A good example of a Sniper who passed

Right: A good example of a Sniper who passed using a combination of natural cam, trapped shadow, and an unconventional fire position: the lie-back position. Unconventional positions present an inhuman shape to the observer.

Judging distance

The Sniper must judge correctly 8 out of 10 unknown distances within 15% of the correct range using his eyes only. During training the same point is ranged three times, and must be within 15% using eyes, 10% using Binos, and 5% using Mil-dots. However, this is yet to be adopted for the badge test. Students must achieve 8 in each of the three areas. Two objects on the stand are man-sized objects and a key range is given to aid students.


The Sniper must achieve a 1st rd kill on a man sized target at 900m: this is the Army’s criteria for a Sniper.
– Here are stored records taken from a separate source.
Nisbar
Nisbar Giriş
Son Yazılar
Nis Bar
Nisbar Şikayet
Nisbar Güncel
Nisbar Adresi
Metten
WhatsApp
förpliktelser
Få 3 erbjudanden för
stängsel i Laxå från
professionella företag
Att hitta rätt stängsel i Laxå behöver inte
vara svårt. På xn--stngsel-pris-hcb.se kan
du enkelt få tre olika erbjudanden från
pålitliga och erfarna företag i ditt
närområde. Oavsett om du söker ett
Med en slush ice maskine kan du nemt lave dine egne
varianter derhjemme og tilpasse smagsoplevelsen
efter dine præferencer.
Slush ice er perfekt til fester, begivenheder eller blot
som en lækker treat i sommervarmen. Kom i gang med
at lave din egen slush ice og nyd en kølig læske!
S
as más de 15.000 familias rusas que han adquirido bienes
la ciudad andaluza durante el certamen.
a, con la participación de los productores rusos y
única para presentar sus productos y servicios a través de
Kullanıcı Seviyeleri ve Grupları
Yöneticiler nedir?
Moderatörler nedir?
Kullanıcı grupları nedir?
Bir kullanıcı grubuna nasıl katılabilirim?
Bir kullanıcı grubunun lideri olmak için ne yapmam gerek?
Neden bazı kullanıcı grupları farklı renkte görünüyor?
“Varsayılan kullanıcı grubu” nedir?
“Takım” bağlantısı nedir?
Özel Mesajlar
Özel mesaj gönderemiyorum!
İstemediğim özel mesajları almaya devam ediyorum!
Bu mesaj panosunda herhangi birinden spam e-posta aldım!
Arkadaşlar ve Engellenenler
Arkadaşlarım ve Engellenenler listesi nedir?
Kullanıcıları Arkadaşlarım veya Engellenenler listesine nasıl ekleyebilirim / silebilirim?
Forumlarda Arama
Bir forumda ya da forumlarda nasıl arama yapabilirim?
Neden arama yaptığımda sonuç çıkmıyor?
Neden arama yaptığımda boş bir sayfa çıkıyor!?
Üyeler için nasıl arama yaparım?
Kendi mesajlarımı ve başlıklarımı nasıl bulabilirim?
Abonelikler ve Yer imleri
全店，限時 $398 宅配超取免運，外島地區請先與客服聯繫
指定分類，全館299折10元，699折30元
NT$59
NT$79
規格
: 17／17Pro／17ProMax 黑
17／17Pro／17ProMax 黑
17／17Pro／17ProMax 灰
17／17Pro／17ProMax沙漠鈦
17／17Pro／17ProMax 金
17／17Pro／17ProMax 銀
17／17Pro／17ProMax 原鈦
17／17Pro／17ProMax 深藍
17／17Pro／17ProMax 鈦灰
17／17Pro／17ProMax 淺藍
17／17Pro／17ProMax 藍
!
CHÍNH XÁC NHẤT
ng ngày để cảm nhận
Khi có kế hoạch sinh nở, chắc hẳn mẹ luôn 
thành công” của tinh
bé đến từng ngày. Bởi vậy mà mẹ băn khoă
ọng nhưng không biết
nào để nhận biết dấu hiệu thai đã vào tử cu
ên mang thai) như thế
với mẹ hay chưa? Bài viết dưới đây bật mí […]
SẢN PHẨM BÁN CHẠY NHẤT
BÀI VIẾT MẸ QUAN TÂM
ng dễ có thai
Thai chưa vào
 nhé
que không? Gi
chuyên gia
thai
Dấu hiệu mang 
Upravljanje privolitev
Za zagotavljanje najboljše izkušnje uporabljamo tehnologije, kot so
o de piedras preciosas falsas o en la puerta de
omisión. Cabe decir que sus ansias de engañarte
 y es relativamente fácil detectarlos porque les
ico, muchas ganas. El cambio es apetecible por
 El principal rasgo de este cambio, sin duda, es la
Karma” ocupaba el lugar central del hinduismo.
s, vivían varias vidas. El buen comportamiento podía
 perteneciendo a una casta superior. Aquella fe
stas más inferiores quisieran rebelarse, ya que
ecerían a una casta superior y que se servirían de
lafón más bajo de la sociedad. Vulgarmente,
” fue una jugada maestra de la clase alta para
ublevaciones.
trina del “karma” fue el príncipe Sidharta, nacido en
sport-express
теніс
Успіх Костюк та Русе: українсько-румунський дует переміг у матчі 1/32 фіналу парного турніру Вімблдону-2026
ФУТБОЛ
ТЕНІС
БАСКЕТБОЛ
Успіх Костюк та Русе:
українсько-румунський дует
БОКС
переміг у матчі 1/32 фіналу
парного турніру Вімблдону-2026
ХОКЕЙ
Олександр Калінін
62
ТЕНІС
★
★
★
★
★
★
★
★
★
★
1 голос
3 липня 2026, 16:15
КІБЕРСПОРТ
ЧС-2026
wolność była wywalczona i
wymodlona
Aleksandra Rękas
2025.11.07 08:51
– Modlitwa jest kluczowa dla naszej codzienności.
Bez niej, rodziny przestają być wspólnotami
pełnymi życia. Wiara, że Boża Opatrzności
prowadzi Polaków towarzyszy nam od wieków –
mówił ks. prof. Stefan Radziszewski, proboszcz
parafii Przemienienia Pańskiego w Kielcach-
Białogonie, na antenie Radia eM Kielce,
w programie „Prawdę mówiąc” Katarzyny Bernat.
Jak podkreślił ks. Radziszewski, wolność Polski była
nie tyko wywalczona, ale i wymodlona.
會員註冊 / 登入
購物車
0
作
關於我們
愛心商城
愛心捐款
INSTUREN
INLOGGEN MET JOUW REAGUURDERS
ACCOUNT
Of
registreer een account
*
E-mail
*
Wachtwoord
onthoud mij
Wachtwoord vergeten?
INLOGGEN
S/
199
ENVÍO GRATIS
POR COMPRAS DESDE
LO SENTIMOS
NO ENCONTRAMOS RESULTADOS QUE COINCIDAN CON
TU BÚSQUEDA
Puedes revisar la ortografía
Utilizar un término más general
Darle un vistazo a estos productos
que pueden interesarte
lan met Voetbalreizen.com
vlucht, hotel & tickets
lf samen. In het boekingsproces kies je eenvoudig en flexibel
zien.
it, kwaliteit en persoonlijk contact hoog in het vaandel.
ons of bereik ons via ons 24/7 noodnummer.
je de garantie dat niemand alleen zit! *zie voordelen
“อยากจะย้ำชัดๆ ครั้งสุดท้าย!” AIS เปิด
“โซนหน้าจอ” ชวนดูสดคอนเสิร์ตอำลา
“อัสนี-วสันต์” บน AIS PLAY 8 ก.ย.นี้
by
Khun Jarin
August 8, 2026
This is done via an individual firing between 900m and 300m on a badge test shoot. All practices are timed, many with double exposures. Targets are fig 11 – 1155mm x 450mm, fig 12 , fig 20 moving target, and fig 14 “Huns Head” (still named after WW1 Enemy).
Picture showing the British targets used on the badge test
Picture showing the British targets used on the badge test

The shoot starts at 900m and works down to 300m. Most candidates feel that the hardest parts are the conventional kneeling and sitting positions, which also hold many of the points. These are emphasised because often on Op’s it not possible to get into a prone position to take the shot.
A good example of a student firing from the sitting position at 800yds
A good example of a student firing from the sitting position at 800yds

The second part of the shoot is done at night using the CWS (Common Weapon Sight, 4x magnification). This can be done using the SA80 to prevent affecting the telescopic sight. Maximum range on the night shoot is 300m due to ambient light effecting quality on the scope. (Its worth noting that using the Simrad on the .338 we obtained hits at 600m with no ambient light.)
Good example of a student using an improvised tripod
Good example of a student using an improvised tripod, which was cut 5 mins prior to use. Note the bean-bag sock used with tripod and the Leupold spotting scope. Range is 800 yds.

A good example of the unconventional sitting position
A good example of the unconventional sitting position. Butt of rifle is rested on knee, stock is locked against lower leg, Sniper leans back. So long as crosshair is on target and the shadow around the sight picture is even it will produce good results.
(Chuck MaWhinney & Plaster have both seen me shoot this way with successful results.)
It was developed by a WW2 British Sniper

Note candidate’s headdress needs work!


This is just a small insight to our way of doing things. I have faith in the end product of these methods. They ensure that we only get the most promising Snipers in the Bn Sniper section.

I do monitor the students throughout the cadre and do not purely rely on the badge test to make my selection for the section (19 strong).

Once the cadre is complete, continuation training begins. This starts the Snipers working in pairs and makes them come to grips with training for operations.